First I think the most important thing we can do is take it to God in prayer and ask for His wisdom. The Bible clearly says that the Holy Spirit which God imparted to us will guide us into all truth and lead us (John 16:13, Romans 8:14, etc), so that should be our first source. Secondly we can take it to the Bible. There are no shortage of instructions and direction available in God’s word, but more than that there is a sense and a picture of God’s character, and if all else fails we can fall back on love.

If we are not loving others we are not following God, plain and simple. Now, in our society people equate love with tolerance and ‘acceptance’. I don’t believe that is correct nor is there any Biblical grounds to support that theory. ‘Loving’ someone doesn’t mean I condone their actions or accept their choices as ‘okay’ or ‘alright’.

If someone practicing homosexuality claims they are also a Christian and following God, I am NOT by any means showing them love by ‘accepting’ their choice, in fact I would say the opposite. If I, knowing they are doing something in their life that goes against God do NOT make it clear to them as a fellow Christian that what they are doing is wrong according to God, then I am in fact NOT showing them love. The Bible gives clear instructions on this as well in Matthew 18:15-17, Galatians 6:1, James 5:19-20, Luke 17:3, 1 Corinthians 5:12 and James 4:17 for example. Now, that doesn’t mean I approach them in public and rant and yell and demand that they ‘repent’ or anything ridiculous like that of course.
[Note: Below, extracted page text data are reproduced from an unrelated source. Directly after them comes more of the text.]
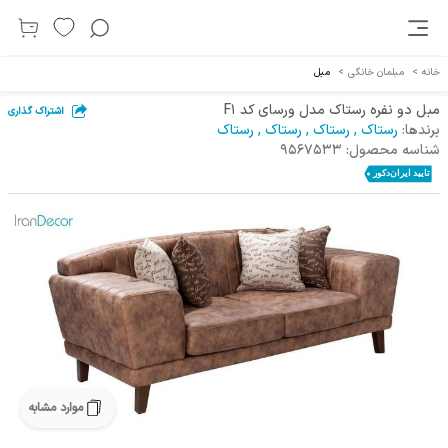
خانه
>
مبلمان خانگی
>
مبل
مبل دو نفره رستاک مدل ورسای کد F1
اشتراک گذاری
برندها:
رستاک
,
رستاک
,
رستاک
,
رستاک
شناسه محصول:
9567533
موارد مشابه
We are called to approach and correct our brothers and sisters in love and gentleness and humility.

If I myself am doing something against God, as someone who wants to follow God I want to be immediately told by one of my brothers or sisters so I am aware of my fault and can work to rectify it, and I would expect them to do so because of their love for God and their love for me as a fellow Christian.

Now, were getting a bit off track here, so let me try and bring us back to the topic at hand. Recognizing sin and evil isn’t always simple, and the devil is insidious and clever and works tirelessly against us in an attempt to snare us and introduce sin into our lives. Prayer, study of God’s word and exercising our faith on a regular basis are our best defenses against evil and in developing our relationship and knowledge of God and therefore of what is good and what is evil. When in doubt, take it to God in prayer and search His word for the answers (maybe enlist the help of Google too!), and weigh it against love for others and love for God if all else fails.

Talking to fellow Christian’s and mentors is a great resource as well, and there are fountains of information and wisdom to be found in the members of God’s church. As with everything though, ensure you corroborate people’s words and ideas and directions with that of God’s, as we are all human and all make mistakes and can misunderstand or misinterpret things.